Et peu lui importe d’avoir à subir l’amère expérience de la crise que traverse cette filière. Avouant son « immense déception » vis-à-vis des consommateurs, il s’est récemment plaint de réussir à grand-peine à vendre sa viande de veau, pourtant de bêtes « de race locale maraîchine, certifiée AB, exclusivement élevées sous la mère, sur des prairies naturelles remarquables et patrimoniales, à seulement 18 euros/kg ». Et de lancer : « Une telle ingratitude pourrait donner envie de tout simplement jeter l’éponge ! »
Selon Benoît Biteau, pas de demi-mesure : la seule trajectoire possible pour l’agriculture française est « le 100% bio »
Propulsé par Ségolène Royal
Parallèlement à ses activités professionnelles, Benoît Biteau mène depuis une quinzaine d’années une carrière politique. Celle-ci n’a pas pris sa source dans le courant de l’écologie politique – auquel son livre publié en 2018 Paysan résistant ! (Fayard) ne faisait d’ailleurs pas la moindre référence – mais au sein du Parti radical de gauche (PRG), où il a fait ses premiers pas en politique.
La présidente de la région Poitou-Charentes Ségolène Royal lui a ensuite ouvert les portes du conseil régional en lui proposant de se présenter sur sa liste pour les élections de 2010 afin, comme l’explique La Charente Libre, de « faire contrepoids aux Verts qui avaient choisi de faire liste à part au premier tour ». Ce qui lui a permis d’accéder en prime au poste de vice-président de la région Poitou-Charentes et à la présidence de la commission ruralité, agriculture, pêche et cultures marines. En 2015, il a été réélu au conseil régional de Nouvelle-Aquitaine, toujours sur la liste du PS et sous l’étiquette PRG.

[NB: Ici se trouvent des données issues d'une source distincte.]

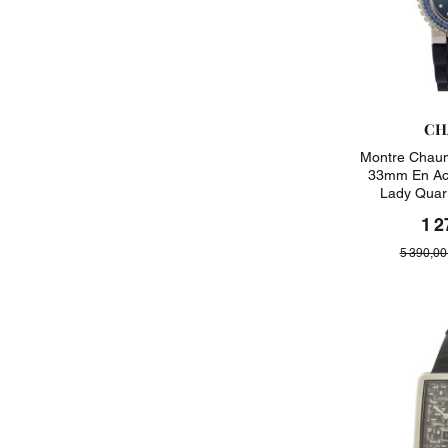
CH
Montre Chaum
33mm En Aci
Lady Quar
1 2
5 390,00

Mais cela ne suffit pas, et fort de son expérience de conseiller régional, il entend faire valoir ses ambitions nationales. N’obtenant que 1,85 % des voix lors des élections législatives de juin 2017, il décide alors de changer de stratégie, quittant le PRG pour rejoindre Europe Écologie-Les Verts (EÉLV), et il se retrouve ainsi sur la liste écologiste de Yannick Jadot pour les élections européennes de 2019. Il confie à Ré à la Hune : « Pour Yannick, j’étais la personne adéquate pour, non pas succéder ou remplacer José Bové, mais pour prolonger son travail. » Il est élu eurodéputé et décroche la vice-présidence de la commission de l’agriculture du Parlement européen.
En octobre 2021, une antenne « Saujon Val de Seudre Collectif » est créée et animée par Benoît Biteau et sa femme, Stéphanie Muzard, adhérente et militante à EÉLV depuis 2016 et plusieurs fois candidate pour le parti écologiste. Enfin, en 2024, après le score médiocre de la liste écologiste aux européennes, il est « repêché » pour les législatives et devient, grâce au désistement de la députée Modem sortante, le candidat unique face à une candidate RN. Ce qui lui permet de faire son entrée dans l’hémicycle sous la bannière du NFP.
Militant engagé pour le bio
Benoît Biteau affiche aussi un beau parcours militant, tant au sein de la Confédération paysanne, où il s’est particulièrement mobilisé contre tous les projets d’irrigation, que dans diverses structures qui militent pour l’agriculture bio.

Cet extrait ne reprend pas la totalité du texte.